In 2012, Victoria’s Secret issued an apology after one of the models in its fashion show wore a Native American-style headdress. It wasn’t the first—or last—instance of what is called “cultural appropriation” in fashion. Paul Frank, Abercrombie and Fitch, and Urban Outfitters, among others, have been challenged for using traditional motifs from American Indian cultures in their clothes. At the same time, contributions of Native American designers to fashion, and the history of Native American design remain underappreciated or unrecognized. The National Museum of the American Indian in Lower Manhattan, part of the Smithsonian Institution, recently mounted the exhibition Native Fashion Now to address these and other concerns while highlighting beautiful objects.

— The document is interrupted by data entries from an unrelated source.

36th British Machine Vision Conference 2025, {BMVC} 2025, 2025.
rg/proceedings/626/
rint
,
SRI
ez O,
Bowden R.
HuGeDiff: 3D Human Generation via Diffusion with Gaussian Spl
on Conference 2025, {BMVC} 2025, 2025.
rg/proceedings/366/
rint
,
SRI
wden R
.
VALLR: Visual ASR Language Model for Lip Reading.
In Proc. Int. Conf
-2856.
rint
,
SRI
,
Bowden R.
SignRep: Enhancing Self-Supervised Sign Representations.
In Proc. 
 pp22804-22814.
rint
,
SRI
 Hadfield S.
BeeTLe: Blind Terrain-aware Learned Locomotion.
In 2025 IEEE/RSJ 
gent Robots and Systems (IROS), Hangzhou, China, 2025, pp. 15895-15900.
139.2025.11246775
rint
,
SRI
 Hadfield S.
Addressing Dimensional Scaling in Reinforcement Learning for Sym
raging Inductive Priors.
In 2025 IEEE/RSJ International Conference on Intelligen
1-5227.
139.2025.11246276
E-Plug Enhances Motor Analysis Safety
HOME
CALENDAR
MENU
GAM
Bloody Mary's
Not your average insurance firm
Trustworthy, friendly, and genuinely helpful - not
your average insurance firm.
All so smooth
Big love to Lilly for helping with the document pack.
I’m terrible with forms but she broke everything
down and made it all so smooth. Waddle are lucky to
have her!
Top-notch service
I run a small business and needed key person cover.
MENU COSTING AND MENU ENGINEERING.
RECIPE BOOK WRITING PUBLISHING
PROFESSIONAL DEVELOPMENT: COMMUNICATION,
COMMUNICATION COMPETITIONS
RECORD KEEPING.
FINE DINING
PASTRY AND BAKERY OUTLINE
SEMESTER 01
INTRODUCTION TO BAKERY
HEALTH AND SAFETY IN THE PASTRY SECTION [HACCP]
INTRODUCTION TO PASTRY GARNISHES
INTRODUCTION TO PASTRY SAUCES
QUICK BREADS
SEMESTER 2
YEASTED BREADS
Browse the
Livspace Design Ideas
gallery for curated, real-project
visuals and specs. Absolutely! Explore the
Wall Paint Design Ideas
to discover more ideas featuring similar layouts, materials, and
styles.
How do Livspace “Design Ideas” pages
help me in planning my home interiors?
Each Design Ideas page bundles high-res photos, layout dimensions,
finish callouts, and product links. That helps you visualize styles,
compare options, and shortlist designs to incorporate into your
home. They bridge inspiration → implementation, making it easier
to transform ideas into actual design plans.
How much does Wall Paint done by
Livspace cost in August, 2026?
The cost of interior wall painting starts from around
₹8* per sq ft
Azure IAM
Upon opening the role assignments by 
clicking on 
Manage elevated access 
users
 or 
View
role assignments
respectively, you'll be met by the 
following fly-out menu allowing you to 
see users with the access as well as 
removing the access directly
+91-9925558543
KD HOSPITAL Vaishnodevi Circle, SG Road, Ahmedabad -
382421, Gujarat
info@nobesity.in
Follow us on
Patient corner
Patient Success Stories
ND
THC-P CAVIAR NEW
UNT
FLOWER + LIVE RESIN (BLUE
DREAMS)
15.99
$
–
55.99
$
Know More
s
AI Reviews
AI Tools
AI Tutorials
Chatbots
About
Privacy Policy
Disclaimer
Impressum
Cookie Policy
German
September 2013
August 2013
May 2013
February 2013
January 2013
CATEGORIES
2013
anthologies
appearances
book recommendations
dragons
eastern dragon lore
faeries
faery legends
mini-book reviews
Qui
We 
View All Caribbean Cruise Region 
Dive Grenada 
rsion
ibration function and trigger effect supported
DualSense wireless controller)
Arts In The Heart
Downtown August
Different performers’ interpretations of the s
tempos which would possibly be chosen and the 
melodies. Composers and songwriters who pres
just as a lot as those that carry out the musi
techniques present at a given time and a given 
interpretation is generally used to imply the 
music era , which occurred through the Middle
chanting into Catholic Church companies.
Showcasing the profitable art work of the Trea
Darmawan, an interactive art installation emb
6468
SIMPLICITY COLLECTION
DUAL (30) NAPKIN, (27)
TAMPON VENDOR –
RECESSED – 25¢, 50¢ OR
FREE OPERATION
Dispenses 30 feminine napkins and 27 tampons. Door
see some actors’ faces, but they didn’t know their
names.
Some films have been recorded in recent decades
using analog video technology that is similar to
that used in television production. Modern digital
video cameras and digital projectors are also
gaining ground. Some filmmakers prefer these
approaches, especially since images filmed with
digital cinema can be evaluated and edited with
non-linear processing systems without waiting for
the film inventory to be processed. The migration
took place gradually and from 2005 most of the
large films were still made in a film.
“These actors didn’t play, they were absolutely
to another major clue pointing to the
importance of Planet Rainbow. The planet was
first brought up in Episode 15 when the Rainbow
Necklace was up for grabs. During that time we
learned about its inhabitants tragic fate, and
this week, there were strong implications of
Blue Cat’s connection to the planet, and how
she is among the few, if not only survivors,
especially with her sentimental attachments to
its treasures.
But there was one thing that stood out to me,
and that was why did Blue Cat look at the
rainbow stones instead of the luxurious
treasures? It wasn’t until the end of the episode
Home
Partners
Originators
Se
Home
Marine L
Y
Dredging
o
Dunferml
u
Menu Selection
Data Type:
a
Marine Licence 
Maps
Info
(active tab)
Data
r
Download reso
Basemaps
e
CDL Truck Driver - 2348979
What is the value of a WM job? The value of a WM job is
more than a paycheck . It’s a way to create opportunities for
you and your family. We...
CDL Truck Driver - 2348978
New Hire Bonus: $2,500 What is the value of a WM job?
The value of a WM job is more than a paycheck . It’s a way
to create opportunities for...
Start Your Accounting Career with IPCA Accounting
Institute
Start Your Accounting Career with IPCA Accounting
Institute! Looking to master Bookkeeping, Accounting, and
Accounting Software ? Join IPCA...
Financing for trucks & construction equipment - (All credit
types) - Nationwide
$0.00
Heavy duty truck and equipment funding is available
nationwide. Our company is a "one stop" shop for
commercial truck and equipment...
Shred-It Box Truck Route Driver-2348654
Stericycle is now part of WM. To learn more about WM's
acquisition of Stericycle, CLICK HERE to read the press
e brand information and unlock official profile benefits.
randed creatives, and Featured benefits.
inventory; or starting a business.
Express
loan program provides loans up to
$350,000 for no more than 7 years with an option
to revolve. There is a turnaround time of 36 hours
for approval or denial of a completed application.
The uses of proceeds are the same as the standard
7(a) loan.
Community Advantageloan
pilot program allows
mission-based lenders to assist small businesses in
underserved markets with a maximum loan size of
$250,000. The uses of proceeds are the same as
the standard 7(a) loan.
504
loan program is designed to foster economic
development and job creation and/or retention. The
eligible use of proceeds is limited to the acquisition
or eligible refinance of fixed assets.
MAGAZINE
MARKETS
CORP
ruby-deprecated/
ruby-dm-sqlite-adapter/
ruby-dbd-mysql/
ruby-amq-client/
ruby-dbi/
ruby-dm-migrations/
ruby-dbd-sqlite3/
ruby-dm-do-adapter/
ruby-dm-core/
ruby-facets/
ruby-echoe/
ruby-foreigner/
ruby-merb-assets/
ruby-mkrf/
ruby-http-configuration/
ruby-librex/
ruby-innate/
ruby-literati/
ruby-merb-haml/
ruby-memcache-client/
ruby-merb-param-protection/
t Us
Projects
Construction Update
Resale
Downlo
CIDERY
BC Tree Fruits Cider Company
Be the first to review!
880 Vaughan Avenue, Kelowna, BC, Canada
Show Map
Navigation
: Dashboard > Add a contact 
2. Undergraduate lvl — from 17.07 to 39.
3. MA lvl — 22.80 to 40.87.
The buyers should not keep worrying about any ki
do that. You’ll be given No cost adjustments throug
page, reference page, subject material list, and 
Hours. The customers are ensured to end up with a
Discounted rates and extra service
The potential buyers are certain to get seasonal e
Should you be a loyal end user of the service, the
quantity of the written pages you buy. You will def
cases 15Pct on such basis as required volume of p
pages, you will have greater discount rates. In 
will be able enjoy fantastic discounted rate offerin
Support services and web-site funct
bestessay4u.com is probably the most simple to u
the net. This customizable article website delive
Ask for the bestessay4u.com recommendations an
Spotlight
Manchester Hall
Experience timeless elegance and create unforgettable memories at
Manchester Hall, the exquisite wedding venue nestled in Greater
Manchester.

On April 22, the museum hosted an academic symposium, “Native/American Fashion: Inspiration, Appropriation, and Cultural Identity.” FIT faculty members Anna Blume, History of Art, and Daniel James Cole, Fashion Design–Art, gave presentations, while Fashion Design chair Eileen Karp and History of Art faculty member Amy Werbel moderated the ensuing panel discussion. FIT’s Chief Diversity Officer Ron Milon contributed opening remarks. History of Art faculty member Kyunghee Pyun also contributed to the organization of the symposium.

Maya women protecting their land, 1998, Chiapas, Mexico
Maya women protecting their land, 1998, Chiapas, Mexico. Of the women’s traditional dress, Blume remarked, “I am struck by…the many ways the Maya over vast periods of time have adorned their bodies with layers of meaning as a way to remain present, vital, and self-composed.” Photo by Pedro Valtierra

Blume used careful analysis of Maya works of art to challenge stereotypes. “I would like,” she said, “to allow for a vision of nuance, choice, even ambiguity in the self-construction of identities specifically amongst the Maya of Central America.” She interpreted a statue of the Virgin Mary, with her European polychromed face draped in a traditional Maya cloth known as a tzute, as a statement about how the Maya creatively responded to the long violent history of colonization. “Through sculpture and cloth, appropriation and adornment,” she said, “we see Maya women actively making sense of an imposed religion they have not passively accepted, but transformed into their own.”

Cole recounted how, while visiting a gift shop in Bandung, Indonesia, he saw a set of Native American–style feathered headdresses or “war bonnets” for sale as costumes. He soon discovered that American Indian Halloween outfits were popular in Malaysia and Taiwan. These struck him as offensive, though not all instances of cultural appropriation necessarily are. “Sometimes I get accused of cultural appropriation when I wear shirts from Indonesia,” he said, although Indonesian and Malaysian fabrics are his specialty, and he appreciates them. “Usually, they’re gifts from designers or even diplomats,” he added. Upon reflection, he concluded that the gesture would be offensive if the appropriated symbol originally had a religious purpose: “If symbols are spiritual and used commercially, that’s when it’s over the line.”

Native Fashion Now is on view at the National Museum of the American Indian at 1 Bowling Green in Lower Manhattan through September 4.